* PROBLEM DESCRIPTION: Within the records, which lines hold the string "pokazuj"? Report each one by copying it.

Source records
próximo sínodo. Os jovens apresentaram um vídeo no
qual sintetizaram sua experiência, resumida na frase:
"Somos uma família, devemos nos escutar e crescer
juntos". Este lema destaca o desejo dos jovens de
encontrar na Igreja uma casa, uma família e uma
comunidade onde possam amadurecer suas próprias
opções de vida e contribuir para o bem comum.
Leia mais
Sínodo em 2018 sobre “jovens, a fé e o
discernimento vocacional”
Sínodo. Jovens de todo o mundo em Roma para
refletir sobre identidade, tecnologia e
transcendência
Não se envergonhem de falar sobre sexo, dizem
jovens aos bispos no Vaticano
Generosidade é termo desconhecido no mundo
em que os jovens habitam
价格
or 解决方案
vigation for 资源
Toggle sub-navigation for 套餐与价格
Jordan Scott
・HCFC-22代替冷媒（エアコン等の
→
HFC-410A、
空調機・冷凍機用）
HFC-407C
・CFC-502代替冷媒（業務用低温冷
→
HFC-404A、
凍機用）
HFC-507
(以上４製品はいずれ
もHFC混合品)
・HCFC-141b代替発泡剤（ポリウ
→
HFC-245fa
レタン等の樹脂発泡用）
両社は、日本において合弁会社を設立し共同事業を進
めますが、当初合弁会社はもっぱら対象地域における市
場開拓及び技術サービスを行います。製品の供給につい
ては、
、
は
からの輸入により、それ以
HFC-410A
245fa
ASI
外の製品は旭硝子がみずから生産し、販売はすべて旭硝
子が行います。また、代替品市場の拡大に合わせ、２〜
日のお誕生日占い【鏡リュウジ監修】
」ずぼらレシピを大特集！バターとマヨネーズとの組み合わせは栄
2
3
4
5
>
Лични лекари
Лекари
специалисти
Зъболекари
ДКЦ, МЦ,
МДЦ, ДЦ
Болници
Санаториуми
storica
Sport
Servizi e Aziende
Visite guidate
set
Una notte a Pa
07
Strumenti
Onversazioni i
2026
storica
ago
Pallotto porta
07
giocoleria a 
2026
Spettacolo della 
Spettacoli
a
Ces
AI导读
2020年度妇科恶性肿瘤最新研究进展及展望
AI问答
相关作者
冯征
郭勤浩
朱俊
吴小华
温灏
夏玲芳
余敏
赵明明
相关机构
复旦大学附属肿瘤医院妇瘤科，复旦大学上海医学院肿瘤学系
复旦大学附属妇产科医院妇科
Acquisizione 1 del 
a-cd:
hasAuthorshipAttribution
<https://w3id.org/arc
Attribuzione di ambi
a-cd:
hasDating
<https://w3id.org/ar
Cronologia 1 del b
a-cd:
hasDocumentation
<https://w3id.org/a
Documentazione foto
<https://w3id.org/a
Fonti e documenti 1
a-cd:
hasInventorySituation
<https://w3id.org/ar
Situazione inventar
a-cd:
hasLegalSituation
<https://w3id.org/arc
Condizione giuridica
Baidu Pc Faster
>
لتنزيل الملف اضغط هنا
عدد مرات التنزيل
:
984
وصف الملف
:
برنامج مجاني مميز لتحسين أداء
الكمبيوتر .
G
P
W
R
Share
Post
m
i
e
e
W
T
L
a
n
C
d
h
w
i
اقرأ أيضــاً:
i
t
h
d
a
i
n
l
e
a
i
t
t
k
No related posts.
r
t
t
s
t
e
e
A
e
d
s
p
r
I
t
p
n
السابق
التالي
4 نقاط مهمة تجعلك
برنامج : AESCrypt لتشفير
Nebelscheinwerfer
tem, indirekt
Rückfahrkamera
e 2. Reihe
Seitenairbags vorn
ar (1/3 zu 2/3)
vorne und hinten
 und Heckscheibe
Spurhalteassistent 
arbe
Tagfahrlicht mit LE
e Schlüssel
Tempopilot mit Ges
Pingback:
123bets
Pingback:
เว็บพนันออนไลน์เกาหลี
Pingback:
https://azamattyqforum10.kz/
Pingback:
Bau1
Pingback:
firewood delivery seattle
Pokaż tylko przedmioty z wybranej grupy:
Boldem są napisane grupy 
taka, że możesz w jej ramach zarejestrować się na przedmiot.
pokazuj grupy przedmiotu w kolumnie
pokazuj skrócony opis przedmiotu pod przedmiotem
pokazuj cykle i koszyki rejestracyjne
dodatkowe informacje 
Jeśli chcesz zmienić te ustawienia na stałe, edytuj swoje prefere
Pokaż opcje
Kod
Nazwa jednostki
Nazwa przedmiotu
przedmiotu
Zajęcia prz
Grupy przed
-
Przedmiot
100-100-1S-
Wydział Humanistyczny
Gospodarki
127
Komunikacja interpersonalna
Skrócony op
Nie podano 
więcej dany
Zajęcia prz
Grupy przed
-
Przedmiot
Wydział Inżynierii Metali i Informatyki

* WRITTEN ANSWER:
pokazuj grupy przedmiotu w kolumnie
pokazuj skrócony opis przedmiotu pod przedmiotem
pokazuj cykle i koszyki rejestracyjne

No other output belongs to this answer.